- _What this task involves_: Tally how many lines in the material include the word "sensors", then give that figure by itself.

- _Data listing_:
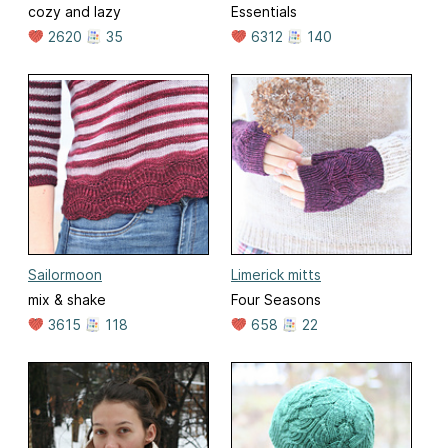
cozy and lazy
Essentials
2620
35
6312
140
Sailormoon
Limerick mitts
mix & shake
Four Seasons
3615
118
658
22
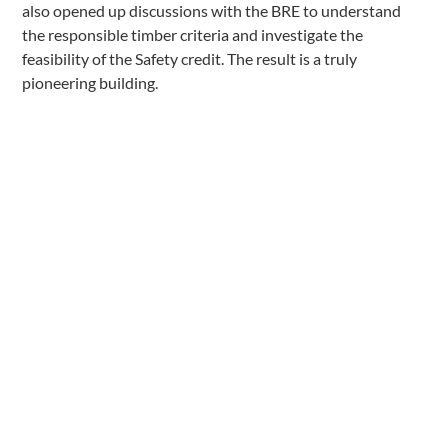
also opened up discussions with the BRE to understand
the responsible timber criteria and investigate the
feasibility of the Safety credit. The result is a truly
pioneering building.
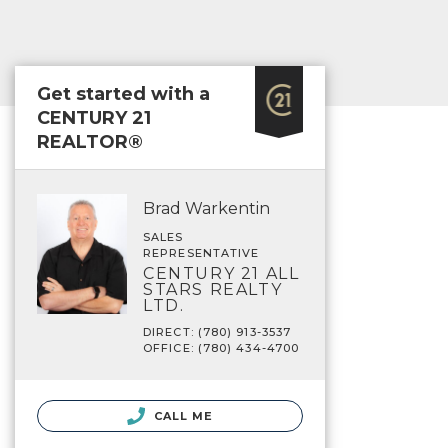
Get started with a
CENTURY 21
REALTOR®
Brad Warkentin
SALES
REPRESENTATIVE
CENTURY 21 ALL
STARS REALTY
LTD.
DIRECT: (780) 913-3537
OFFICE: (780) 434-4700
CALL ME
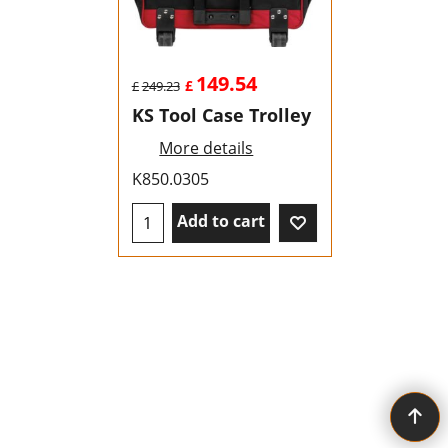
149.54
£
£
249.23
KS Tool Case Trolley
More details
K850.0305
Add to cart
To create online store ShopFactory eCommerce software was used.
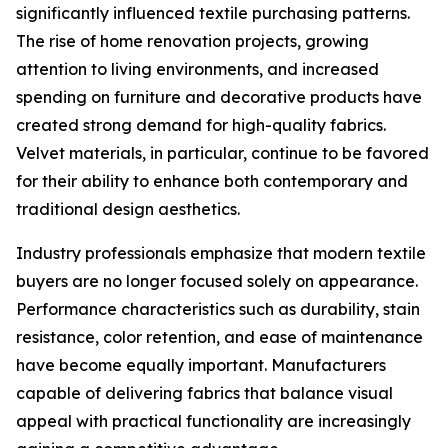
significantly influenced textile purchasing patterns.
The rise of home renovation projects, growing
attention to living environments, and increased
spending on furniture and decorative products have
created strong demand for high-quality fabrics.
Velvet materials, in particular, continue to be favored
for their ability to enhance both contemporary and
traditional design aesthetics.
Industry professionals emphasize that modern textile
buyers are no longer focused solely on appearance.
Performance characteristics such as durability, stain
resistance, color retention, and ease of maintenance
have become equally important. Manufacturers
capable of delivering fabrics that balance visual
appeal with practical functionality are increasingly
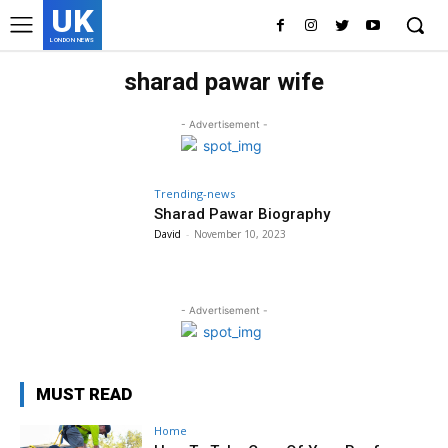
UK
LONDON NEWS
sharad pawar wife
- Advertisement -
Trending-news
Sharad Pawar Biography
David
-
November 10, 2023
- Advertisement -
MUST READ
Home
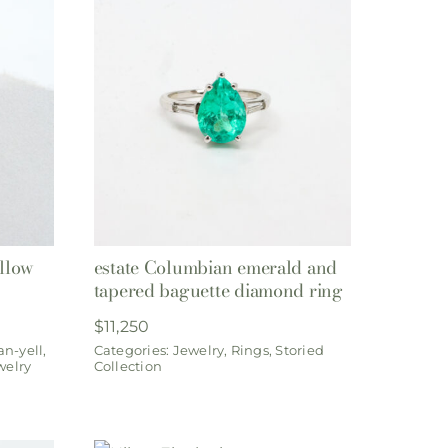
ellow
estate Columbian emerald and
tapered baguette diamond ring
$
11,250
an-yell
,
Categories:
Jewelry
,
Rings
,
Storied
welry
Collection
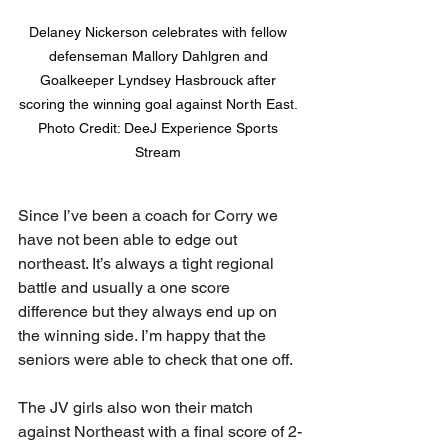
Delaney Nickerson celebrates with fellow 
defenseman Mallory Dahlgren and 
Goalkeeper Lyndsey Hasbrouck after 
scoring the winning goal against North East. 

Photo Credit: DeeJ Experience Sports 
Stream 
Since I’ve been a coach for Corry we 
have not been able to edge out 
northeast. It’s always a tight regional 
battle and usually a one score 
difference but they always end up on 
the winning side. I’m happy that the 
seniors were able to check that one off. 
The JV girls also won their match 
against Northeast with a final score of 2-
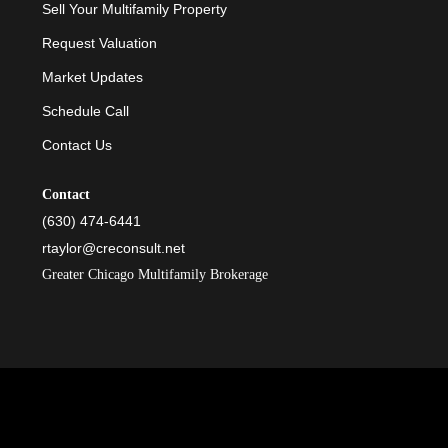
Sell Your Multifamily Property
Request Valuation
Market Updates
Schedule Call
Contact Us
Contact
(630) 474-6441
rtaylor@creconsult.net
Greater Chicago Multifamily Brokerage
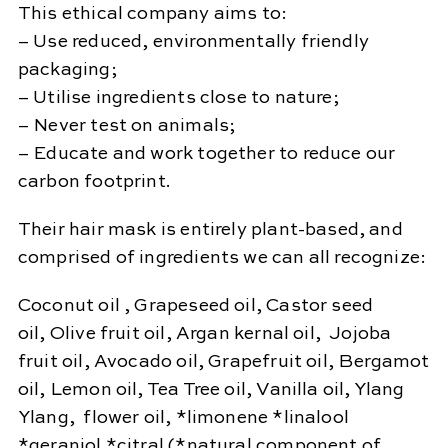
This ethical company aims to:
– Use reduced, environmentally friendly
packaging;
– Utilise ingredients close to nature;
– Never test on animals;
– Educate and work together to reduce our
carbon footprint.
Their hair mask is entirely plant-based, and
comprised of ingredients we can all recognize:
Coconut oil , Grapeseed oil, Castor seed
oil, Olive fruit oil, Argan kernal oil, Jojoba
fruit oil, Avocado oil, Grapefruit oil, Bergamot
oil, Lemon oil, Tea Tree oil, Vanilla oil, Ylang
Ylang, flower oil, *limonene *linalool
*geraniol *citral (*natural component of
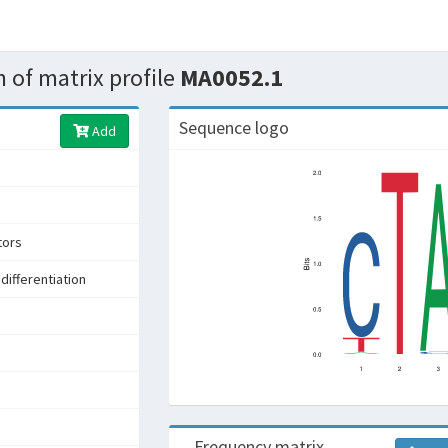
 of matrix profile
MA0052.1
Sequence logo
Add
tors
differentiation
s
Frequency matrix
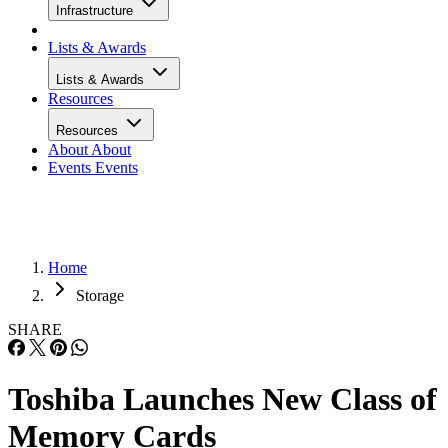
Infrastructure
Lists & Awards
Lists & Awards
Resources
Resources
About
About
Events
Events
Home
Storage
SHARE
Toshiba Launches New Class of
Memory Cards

* * *

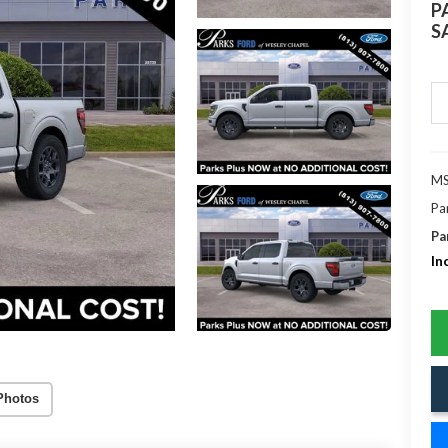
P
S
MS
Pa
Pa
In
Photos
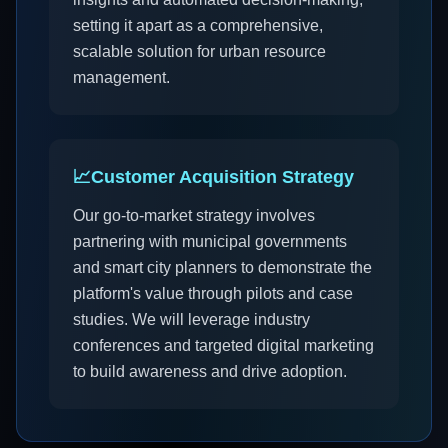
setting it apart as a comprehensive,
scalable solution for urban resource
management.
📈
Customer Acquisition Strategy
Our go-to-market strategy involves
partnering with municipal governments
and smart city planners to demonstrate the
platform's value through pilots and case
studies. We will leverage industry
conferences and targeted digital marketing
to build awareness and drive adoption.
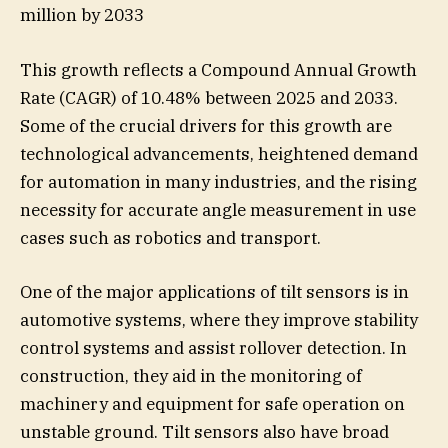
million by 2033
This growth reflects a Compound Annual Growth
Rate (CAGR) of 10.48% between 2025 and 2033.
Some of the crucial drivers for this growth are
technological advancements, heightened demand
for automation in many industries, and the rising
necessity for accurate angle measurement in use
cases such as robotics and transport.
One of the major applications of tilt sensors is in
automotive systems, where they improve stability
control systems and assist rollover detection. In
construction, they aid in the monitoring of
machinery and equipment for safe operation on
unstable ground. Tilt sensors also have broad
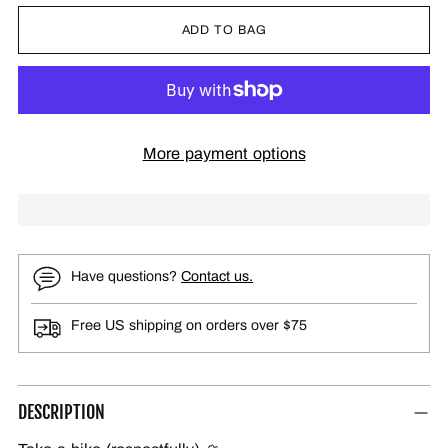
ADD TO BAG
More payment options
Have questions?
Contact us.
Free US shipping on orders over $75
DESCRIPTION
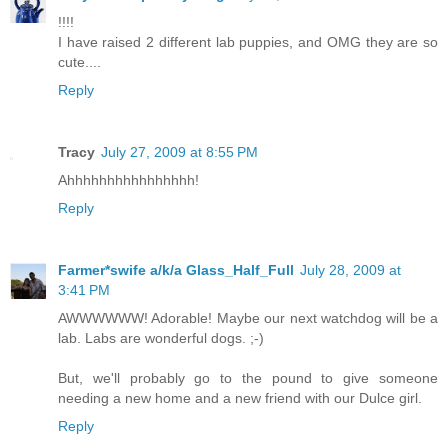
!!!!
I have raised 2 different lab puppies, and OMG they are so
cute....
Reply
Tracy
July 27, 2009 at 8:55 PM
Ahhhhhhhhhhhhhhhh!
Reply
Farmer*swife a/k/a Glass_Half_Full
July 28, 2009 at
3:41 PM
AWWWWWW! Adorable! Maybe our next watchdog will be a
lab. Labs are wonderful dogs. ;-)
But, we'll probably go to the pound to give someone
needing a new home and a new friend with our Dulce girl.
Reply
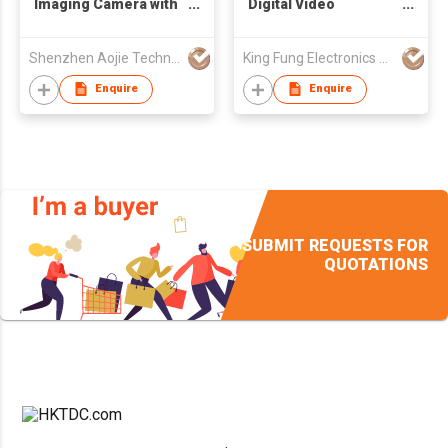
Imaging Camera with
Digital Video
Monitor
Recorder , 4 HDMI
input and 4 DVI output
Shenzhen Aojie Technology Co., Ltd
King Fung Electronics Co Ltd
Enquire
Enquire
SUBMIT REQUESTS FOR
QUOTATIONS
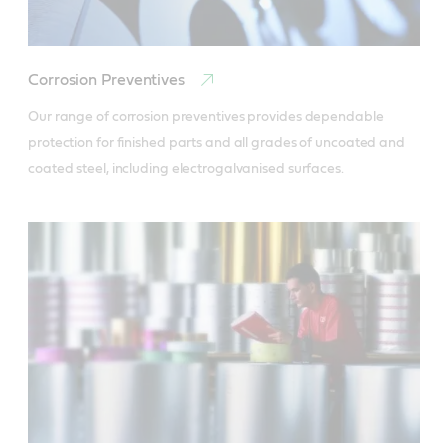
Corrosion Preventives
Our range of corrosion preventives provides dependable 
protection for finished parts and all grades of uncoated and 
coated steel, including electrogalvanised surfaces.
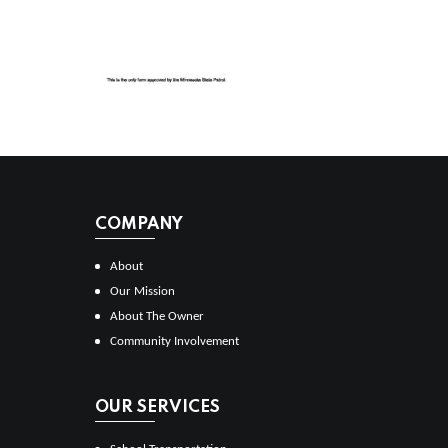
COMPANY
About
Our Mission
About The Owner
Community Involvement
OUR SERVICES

- _Output of the task_: 2